Senior Site Reliability Engineer (Cloud): Responsible for building and leading processes to ensure the reliability, availability, scalability, and performance of ClickHouse Cloud infrastructure with an accent on incident management and response, post-mortem analysis, and continuous improvement. Focus on developing software platforms and tools to optimize the operational and engineering efficiencies of ClickHouse Cloud at scale.

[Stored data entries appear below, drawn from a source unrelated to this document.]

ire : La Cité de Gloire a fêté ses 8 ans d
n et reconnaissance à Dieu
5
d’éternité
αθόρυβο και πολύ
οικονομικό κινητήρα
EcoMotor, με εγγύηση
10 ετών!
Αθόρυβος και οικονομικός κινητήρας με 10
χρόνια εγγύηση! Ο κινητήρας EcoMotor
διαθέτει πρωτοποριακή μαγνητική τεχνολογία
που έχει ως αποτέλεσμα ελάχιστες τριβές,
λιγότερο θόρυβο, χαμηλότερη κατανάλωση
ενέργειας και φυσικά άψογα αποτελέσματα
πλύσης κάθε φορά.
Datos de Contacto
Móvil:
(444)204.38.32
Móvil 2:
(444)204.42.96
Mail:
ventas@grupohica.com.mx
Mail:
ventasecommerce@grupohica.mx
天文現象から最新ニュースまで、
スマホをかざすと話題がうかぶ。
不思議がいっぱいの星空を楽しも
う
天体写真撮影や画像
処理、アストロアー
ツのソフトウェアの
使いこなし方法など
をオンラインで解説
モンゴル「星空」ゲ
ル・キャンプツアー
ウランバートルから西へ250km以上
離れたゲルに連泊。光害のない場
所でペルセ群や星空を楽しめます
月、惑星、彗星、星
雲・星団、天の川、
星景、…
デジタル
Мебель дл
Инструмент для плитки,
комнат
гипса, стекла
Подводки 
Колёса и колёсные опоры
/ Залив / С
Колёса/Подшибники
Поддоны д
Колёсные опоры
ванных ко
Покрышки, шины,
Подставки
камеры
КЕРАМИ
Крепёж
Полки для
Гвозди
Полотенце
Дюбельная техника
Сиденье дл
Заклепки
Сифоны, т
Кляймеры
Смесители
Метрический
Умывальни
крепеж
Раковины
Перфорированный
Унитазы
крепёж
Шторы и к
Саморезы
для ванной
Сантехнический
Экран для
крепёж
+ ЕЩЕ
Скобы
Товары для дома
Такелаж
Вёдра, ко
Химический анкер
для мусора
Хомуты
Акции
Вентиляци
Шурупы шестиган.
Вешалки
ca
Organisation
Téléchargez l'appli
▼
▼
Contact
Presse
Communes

Location: Must be based in the United States

Company

ClickHouse is a fast-growing private cloud company that leads the market in real-time analytics, data warehousing, observability, and AI workloads.

What you will do

  • Collaborate with various engineering teams to design and implement scalable, secure, and highly available systems for ClickHouse.
  • Establish and manage service level objectives (SLOs) and service level agreements (SLAs) for ClickHouse Cloud.
  • Ensure all infrastructure components have monitoring and alerting in place to ensure timely detection and resolution of incidents.
  • Enhance and refine incident response processes and post-mortem analysis for outages.
  • Continuously improve the reliability and performance of ClickHouse services.
  • Manage on-call processes to respond to performance and reliability issues and establish best practices for issue resolution and downtime minimization.

Requirements

  • Bachelor’s or Master’s degree in Computer Science or a related field.
  • At least 8 years of experience in Site Reliability Engineering or a related field.
  • Hands-on experience with Go and/or Python.
  • Strong knowledge of cloud computing platforms such as AWS, Azure, or Google Cloud Platform.
  • Excellent understanding of distributed databases and SQL, particularly ClickHouse.
  • Strong experience with automation and configuration management tools such as Ansible, Terraform, or Puppet.

Culture & Benefits

  • Flexible work environment - ClickHouse is a globally distributed company and remote-friendly.
  • Employer contributions towards your healthcare.
  • Every new team member receives stock options.
  • Flexible time off in the US, generous entitlement in other countries.
  • $500 Home office setup if you’re a remote employee.
  • Opportunities to engage with colleagues at company-wide offsites.